Still living with his father in the modest home where he was raised, Barber has created a monarch butterfly habitat in the yard.
He collects their eggs and protects the caterpillars until they change into butterflies, releasing hundreds of monarchs every year.
While he may have alienated people inside and outside city hall, he also has loyal friends and admirers.
"As a person he's outspoken, politically incorrect and willing to poke into places people often ignore," said Laurie Kallis, a Hamilton artist who used to live in Mississauga. "And from what I can see, he's paid the price for it."
She credits him, in the Cawthra Bush fight, with saving an extraordinary ecosystem in an urban area.

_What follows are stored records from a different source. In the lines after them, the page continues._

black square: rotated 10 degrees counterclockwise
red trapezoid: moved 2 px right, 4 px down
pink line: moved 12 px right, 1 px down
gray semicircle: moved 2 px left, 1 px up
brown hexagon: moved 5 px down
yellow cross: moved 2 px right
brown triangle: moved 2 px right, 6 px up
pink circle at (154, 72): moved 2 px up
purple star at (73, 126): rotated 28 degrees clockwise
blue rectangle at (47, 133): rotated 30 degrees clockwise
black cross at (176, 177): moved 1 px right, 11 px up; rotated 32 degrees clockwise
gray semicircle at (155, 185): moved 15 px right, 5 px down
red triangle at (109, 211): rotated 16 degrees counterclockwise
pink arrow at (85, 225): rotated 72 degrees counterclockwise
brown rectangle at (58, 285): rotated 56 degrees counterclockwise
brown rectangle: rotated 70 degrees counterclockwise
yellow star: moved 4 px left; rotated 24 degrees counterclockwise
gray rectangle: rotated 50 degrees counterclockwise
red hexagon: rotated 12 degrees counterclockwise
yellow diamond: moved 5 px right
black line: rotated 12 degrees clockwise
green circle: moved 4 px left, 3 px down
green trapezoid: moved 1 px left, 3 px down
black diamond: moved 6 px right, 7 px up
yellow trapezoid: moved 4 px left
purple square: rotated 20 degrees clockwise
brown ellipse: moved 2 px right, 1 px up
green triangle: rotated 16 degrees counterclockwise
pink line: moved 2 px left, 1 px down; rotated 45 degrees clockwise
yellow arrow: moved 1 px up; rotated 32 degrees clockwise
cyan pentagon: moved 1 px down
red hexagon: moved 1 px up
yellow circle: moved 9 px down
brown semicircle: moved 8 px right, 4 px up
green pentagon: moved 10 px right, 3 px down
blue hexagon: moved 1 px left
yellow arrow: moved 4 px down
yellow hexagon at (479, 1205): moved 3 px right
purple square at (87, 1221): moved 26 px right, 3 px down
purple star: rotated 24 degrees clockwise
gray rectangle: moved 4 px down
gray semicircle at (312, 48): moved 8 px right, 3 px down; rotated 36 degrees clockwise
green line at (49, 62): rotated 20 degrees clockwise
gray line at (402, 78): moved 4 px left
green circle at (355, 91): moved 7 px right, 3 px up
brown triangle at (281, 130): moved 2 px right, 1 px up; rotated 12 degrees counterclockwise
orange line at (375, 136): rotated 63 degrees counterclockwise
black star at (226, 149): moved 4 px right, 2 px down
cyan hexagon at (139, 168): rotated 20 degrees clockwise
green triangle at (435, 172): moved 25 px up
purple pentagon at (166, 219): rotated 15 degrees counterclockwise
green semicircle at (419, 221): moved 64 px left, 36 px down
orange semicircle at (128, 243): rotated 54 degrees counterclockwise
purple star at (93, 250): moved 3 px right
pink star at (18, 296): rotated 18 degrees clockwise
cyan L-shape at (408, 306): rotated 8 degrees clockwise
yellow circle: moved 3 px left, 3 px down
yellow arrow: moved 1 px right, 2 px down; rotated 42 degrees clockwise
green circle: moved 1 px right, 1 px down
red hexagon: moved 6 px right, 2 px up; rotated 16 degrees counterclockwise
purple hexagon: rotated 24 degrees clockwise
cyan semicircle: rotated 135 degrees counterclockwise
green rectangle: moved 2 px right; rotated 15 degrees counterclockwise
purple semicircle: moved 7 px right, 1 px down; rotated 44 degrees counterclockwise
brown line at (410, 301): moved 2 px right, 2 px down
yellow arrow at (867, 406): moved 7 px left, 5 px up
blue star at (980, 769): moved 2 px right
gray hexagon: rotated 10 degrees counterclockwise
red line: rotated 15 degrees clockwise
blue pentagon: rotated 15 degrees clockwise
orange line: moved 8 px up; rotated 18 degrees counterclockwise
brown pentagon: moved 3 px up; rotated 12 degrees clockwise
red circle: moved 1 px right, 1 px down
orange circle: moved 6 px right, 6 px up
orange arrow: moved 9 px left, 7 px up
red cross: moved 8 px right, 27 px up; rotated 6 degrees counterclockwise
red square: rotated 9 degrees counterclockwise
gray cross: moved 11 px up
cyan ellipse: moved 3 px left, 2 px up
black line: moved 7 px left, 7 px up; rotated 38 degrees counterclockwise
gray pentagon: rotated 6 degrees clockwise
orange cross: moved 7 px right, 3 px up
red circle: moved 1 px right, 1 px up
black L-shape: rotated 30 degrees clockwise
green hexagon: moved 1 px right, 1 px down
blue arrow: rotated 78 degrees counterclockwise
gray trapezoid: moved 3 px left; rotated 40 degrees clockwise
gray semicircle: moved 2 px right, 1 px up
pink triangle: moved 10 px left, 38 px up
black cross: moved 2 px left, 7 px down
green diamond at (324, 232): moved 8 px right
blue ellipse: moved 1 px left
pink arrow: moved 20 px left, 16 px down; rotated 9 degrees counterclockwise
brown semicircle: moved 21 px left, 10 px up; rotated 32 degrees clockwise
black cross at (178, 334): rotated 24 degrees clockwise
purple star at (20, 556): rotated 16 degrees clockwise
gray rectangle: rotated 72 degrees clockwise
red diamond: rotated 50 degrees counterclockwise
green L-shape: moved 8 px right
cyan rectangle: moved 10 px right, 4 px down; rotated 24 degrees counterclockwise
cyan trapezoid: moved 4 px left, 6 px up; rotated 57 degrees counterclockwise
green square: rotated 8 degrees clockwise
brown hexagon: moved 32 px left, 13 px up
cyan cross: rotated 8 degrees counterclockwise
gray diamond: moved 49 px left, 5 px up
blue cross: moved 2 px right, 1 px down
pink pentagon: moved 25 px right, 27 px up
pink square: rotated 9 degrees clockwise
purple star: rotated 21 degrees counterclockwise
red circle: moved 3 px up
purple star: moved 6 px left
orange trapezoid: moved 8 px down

She and Barber once stopped a developer from chainsawing mature trees on Mississauga Rd. by standing in front of them.
Kallis painted a portrait of Barber at Cawthra Bush for a juried art show, and notes that it later was on display in city hall during a time he was banned from attending council sessions.
Councillors always did want to see him hung, Barber jokes — just not that way.
"He can be a pain in your side sometimes, but he does make sense," says another activist, Roy Willis, who has ruffled a few feathers at city hall himself.
"He's very intelligent, does his homework and his research," says Willis, "but he goes about it the wrong way, in my opinion. (Councillors) get their backs up, get mad at him, and no matter what he says, they will not listen just because it's Don Barber."
John Walker, a next-door neighbour who has known Barber for 50 years, describes him as "a very gentle person. He feeds the squirrels. He wouldn't hurt a flea."
A friend, Virginia Hughes, admires Barber's efforts for wildlife.
"Recently he saved four orphaned baby skunks," Hughes said.
"Whenever I come across an injured bird or animal, I call him and he's there in a heartbeat."